EXERCISE GOAL: Please print the records below word for word.

[Entries taken from a collection]
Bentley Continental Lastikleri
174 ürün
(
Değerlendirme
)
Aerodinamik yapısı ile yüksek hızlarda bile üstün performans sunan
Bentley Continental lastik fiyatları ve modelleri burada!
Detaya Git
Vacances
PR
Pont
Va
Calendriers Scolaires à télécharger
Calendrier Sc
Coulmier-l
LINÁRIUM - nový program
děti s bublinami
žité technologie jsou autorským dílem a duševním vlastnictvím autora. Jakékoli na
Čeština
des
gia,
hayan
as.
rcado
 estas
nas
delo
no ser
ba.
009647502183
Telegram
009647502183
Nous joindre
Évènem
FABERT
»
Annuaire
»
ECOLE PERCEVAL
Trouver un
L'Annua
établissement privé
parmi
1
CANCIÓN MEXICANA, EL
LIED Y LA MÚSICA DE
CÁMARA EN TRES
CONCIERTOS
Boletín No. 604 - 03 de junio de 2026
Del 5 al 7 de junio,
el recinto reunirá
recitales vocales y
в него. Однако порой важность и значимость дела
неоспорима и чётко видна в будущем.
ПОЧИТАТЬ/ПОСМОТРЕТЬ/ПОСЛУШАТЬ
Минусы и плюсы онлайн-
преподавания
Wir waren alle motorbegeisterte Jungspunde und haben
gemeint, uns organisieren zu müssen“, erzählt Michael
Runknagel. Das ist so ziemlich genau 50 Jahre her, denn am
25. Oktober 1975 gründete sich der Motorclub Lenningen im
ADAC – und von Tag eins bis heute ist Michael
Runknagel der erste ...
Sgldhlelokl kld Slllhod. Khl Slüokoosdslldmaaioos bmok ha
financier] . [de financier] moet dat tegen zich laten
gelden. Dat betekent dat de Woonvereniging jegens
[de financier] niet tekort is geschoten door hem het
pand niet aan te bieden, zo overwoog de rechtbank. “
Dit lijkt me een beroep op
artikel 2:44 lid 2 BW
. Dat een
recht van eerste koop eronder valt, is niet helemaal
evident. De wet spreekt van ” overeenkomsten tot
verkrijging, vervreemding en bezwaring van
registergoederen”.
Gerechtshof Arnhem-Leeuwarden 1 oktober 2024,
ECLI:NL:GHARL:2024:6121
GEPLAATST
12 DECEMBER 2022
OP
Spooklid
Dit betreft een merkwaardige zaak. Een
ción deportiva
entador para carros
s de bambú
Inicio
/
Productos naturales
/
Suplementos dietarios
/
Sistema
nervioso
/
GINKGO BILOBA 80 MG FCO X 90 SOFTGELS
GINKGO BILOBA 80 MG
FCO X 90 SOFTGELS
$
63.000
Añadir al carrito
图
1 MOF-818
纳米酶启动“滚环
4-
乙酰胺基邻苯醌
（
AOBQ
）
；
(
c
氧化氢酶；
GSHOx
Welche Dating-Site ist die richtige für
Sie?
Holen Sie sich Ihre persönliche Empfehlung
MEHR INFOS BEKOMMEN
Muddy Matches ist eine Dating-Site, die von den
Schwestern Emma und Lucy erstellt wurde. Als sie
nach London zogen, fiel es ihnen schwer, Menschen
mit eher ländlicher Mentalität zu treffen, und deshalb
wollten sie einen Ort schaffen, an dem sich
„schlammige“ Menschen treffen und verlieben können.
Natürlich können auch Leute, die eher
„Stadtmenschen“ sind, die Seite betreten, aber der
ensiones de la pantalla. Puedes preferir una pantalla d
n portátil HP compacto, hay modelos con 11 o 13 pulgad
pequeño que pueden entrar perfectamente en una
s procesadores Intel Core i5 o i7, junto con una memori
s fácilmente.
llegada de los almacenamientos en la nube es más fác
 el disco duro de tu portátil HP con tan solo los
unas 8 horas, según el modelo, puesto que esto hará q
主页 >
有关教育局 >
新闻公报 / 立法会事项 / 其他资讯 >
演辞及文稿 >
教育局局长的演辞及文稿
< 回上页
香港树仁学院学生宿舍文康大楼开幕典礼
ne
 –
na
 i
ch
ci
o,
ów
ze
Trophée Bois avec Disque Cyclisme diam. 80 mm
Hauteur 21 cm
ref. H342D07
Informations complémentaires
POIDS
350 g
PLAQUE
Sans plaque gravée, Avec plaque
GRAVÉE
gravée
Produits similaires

EXERCISE RESULT:
Bentley Continental Lastikleri
174 ürün
(
Değerlendirme
)
Aerodinamik yapısı ile yüksek hızlarda bile üstün performans sunan
Bentley Continental lastik fiyatları ve modelleri burada!
Detaya Git
Vacances
PR
Pont
Va
Calendriers Scolaires à télécharger
Calendrier Sc
Coulmier-l
LINÁRIUM - nový program
děti s bublinami
žité technologie jsou autorským dílem a duševním vlastnictvím autora. Jakékoli na
Čeština
des
gia,
hayan
as.
rcado
 estas
nas
delo
no ser
ba.
009647502183
Telegram
009647502183
Nous joindre
Évènem
FABERT
»
Annuaire
»
ECOLE PERCEVAL
Trouver un
L'Annua
établissement privé
parmi
1
CANCIÓN MEXICANA, EL
LIED Y LA MÚSICA DE
CÁMARA EN TRES
CONCIERTOS
Boletín No. 604 - 03 de junio de 2026
Del 5 al 7 de junio,
el recinto reunirá
recitales vocales y
в него. Однако порой важность и значимость дела
неоспорима и чётко видна в будущем.
ПОЧИТАТЬ/ПОСМОТРЕТЬ/ПОСЛУШАТЬ
Минусы и плюсы онлайн-
преподавания
Wir waren alle motorbegeisterte Jungspunde und haben
gemeint, uns organisieren zu müssen“, erzählt Michael
Runknagel. Das ist so ziemlich genau 50 Jahre her, denn am
25. Oktober 1975 gründete sich der Motorclub Lenningen im
ADAC – und von Tag eins bis heute ist Michael
Runknagel der erste ...
Sgldhlelokl kld Slllhod. Khl Slüokoosdslldmaaioos bmok ha
financier] . [de financier] moet dat tegen zich laten
gelden. Dat betekent dat de Woonvereniging jegens
[de financier] niet tekort is geschoten door hem het
pand niet aan te bieden, zo overwoog de rechtbank. “
Dit lijkt me een beroep op
artikel 2:44 lid 2 BW
. Dat een
recht van eerste koop eronder valt, is niet helemaal
evident. De wet spreekt van ” overeenkomsten tot
verkrijging, vervreemding en bezwaring van
registergoederen”.
Gerechtshof Arnhem-Leeuwarden 1 oktober 2024,
ECLI:NL:GHARL:2024:6121
GEPLAATST
12 DECEMBER 2022
OP
Spooklid
Dit betreft een merkwaardige zaak. Een
ción deportiva
entador para carros
s de bambú
Inicio
/
Productos naturales
/
Suplementos dietarios
/
Sistema
nervioso
/
GINKGO BILOBA 80 MG FCO X 90 SOFTGELS
GINKGO BILOBA 80 MG
FCO X 90 SOFTGELS
$
63.000
Añadir al carrito
图
1 MOF-818
纳米酶启动“滚环
4-
乙酰胺基邻苯醌
（
AOBQ
）
；
(
c
氧化氢酶；
GSHOx
Welche Dating-Site ist die richtige für
Sie?
Holen Sie sich Ihre persönliche Empfehlung
MEHR INFOS BEKOMMEN
Muddy Matches ist eine Dating-Site, die von den
Schwestern Emma und Lucy erstellt wurde. Als sie
nach London zogen, fiel es ihnen schwer, Menschen
mit eher ländlicher Mentalität zu treffen, und deshalb
wollten sie einen Ort schaffen, an dem sich
„schlammige“ Menschen treffen und verlieben können.
Natürlich können auch Leute, die eher
„Stadtmenschen“ sind, die Seite betreten, aber der
ensiones de la pantalla. Puedes preferir una pantalla d
n portátil HP compacto, hay modelos con 11 o 13 pulgad
pequeño que pueden entrar perfectamente en una
s procesadores Intel Core i5 o i7, junto con una memori
s fácilmente.
llegada de los almacenamientos en la nube es más fác
 el disco duro de tu portátil HP con tan solo los
unas 8 horas, según el modelo, puesto que esto hará q
主页 >
有关教育局 >
新闻公报 / 立法会事项 / 其他资讯 >
演辞及文稿 >
教育局局长的演辞及文稿
< 回上页
香港树仁学院学生宿舍文康大楼开幕典礼
ne
 –
na
 i
ch
ci
o,
ów
ze
Trophée Bois avec Disque Cyclisme diam. 80 mm
Hauteur 21 cm
ref. H342D07
Informations complémentaires
POIDS
350 g
PLAQUE
Sans plaque gravée, Avec plaque
GRAVÉE
gravée
Produits similaires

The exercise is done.